Thursday, 8 September 2005

Paper

The guy came to the door, asking me to order a subscription to the paper. I hadn't done the news-thing in awhile, and the deal was uber-cheap so I signed up. Figured my six year old could practice reading on the headlines.

The next thing I knew, the papers started coming. First it was one a day. Then two. I thought two was a bit odd, but maybe the paperboy was shortchanging his route, or trying to make extra bucks?

Then one day I got four. That's right, four. How is it that a single Mom in a 2 bedroom bungalow needs four papers every day? What was the delivery guy thinking? I checked my bank account, to make sure I wasn't being charged for all of this multiplicity. I wasn't.

Took me a week--and by that time I was getting six papers a day--but I found the guy's number and phoned him. He didn't answer, so I left a message on his machine. No big surprise that he didn't return the call.

I left him six messages, a kind of "code" so that he'd know which irate customer I was. He never phoned me back.

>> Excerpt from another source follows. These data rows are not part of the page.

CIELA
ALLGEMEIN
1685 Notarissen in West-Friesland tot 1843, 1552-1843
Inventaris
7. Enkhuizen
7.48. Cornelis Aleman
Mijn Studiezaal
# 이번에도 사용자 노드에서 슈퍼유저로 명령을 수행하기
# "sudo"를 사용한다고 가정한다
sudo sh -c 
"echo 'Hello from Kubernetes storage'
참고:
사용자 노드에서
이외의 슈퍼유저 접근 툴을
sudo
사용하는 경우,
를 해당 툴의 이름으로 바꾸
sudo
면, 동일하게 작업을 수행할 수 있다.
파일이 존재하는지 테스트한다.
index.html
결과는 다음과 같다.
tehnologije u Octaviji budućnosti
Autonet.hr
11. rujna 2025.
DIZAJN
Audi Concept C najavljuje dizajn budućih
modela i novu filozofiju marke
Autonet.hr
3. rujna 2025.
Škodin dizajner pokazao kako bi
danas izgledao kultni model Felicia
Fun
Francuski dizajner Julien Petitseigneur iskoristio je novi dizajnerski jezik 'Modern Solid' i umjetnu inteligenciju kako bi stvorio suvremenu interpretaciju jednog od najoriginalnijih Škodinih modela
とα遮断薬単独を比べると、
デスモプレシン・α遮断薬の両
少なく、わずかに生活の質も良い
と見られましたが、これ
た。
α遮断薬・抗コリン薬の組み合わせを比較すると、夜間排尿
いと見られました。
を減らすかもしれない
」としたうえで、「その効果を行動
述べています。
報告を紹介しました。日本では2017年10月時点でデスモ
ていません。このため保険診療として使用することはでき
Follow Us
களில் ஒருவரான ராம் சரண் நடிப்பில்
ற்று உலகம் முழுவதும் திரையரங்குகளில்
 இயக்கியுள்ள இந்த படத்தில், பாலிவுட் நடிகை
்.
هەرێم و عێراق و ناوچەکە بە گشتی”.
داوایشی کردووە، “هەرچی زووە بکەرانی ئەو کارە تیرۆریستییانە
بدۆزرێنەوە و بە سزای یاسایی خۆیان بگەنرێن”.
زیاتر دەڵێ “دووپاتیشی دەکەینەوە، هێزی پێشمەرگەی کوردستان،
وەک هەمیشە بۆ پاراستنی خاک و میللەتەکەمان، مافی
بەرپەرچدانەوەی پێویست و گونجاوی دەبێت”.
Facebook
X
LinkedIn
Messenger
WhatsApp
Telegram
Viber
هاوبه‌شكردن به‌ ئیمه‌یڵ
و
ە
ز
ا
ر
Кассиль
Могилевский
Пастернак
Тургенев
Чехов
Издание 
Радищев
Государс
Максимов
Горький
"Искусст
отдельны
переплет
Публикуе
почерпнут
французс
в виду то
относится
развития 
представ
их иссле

My house didn't have room for all of the paper. The recycle truck only picks up every other week. My kids started to build forts out of all of the stacks. When the two-year-old climbed to the top of one pile, fell off, and broke her collar bone, I decided to take matters into my own hands.

I'm not one to get up at three o'clock in the morning to catch a paperboy in the act of delivering, but a five hour trip to a hospital with a toddler can change a mom's perspective. So I sat with a big cup of coffee and waited.

The steam from the cup drifted through the morning haze. The street light flickered in front of Bill's house across the way. Moths drifted in and out of the bright places, dive-bombing over and over for the fake-sun.

Then the dark blue mini-van--black in the dim light--pulled around the corner and into view.